Target is hardly alone when it comes to changing its tune on DEI. Since Jan. 21, when President Trump signed an executive order calling DEI “dangerous, demeaning and immoral,” companies have treated it like a dietary fad suddenly found to pose mortal health risks. Among those pulling back: Alphabet and Charles Schwab removed DEI references from their annual reports, and McDonald’s abandoned targets for diversity within its executive ranks. As part of its broader rightward shift, Meta Platforms Inc. ended programs to consider diverse candidates for open roles as well as all equity and inclusion training for employees. Walmart Inc. said it would no longer consider race or gender when granting supplier contracts and would eliminate its use of the term “Latinx.” Goldman Sachs Group Inc. scotched a program requiring the companies it guides through initial public offerings to have at least one female and two diverse board members, saying the policy had already served its purpose.
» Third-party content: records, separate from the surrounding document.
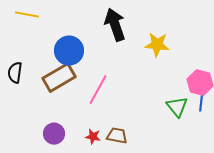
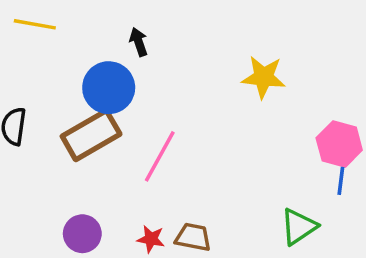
black arrow: (115, 25) -> (139, 42), moved, size x0.5
green triangle: (177, 107) -> (299, 227), moved, turned 35

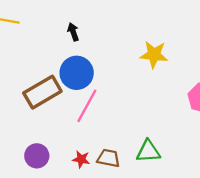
blue circle: (109, 88) -> (77, 73), moved
green triangle: (299, 227) -> (148, 151), moved, turned 30

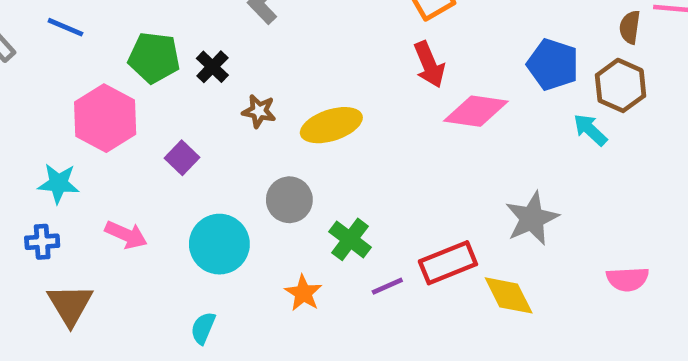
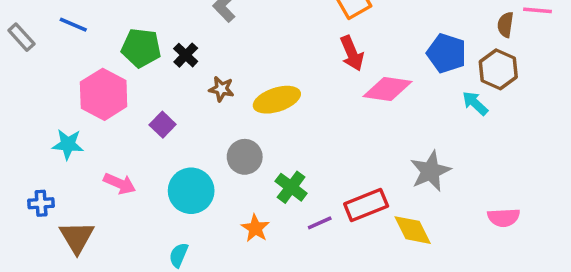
blue cross: (42, 242) -> (41, 203), moved

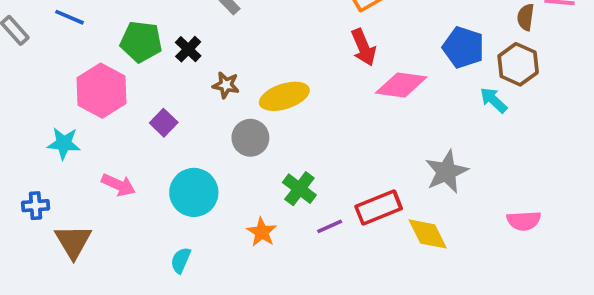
gray circle: (245, 157) -> (250, 138), moved

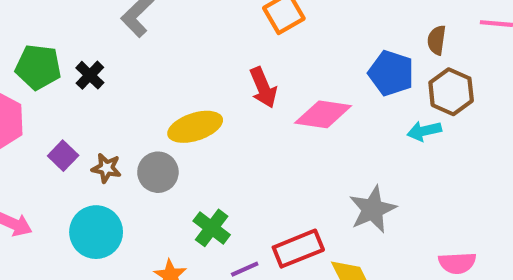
brown semicircle: (526, 17) -> (437, 40), moved
red arrow: (363, 47) -> (263, 88), moved
brown star: (226, 85) -> (106, 168), moved
cyan arrow: (494, 100) -> (424, 131), turned -56

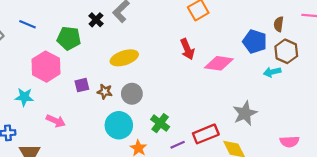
black cross: (90, 75) -> (96, 20), moved
yellow ellipse: (195, 127) -> (124, 58), moved
purple square: (63, 156) -> (82, 85), turned 32
cyan circle: (96, 232) -> (119, 125), moved

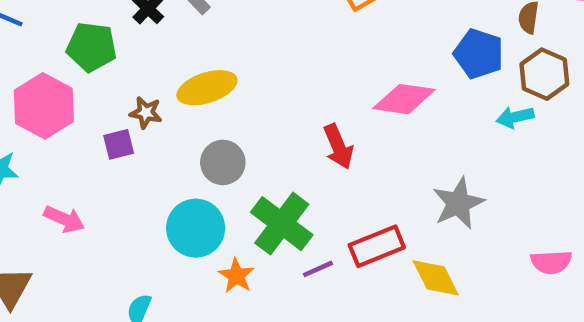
red arrow: (187, 49) -> (338, 147), moved
brown star: (105, 92) -> (146, 113), moved
green cross: (160, 123) -> (282, 224), size x1.5

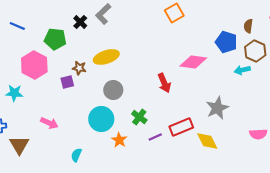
pink arrow: (64, 219) -> (49, 123), moved
green cross: (282, 224) -> (139, 117), size x0.6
A few companies have defended their DEI practices, Costco Wholesale Corp. and Cisco Systems Inc. among them. Some are continuing the work they still deem important but are doing it more quietly and using different terminology, to better conform to Trump’s edicts. But many others “are very aggressively saying, ‘We didn’t mean it,’” says Stacey Abrams, the former Georgia state representative and Democratic gubernatorial candidate and founder of the advocacy organization American Pride Rises. “That is moral cowardice. They are saying no to the very people who make their companies work.”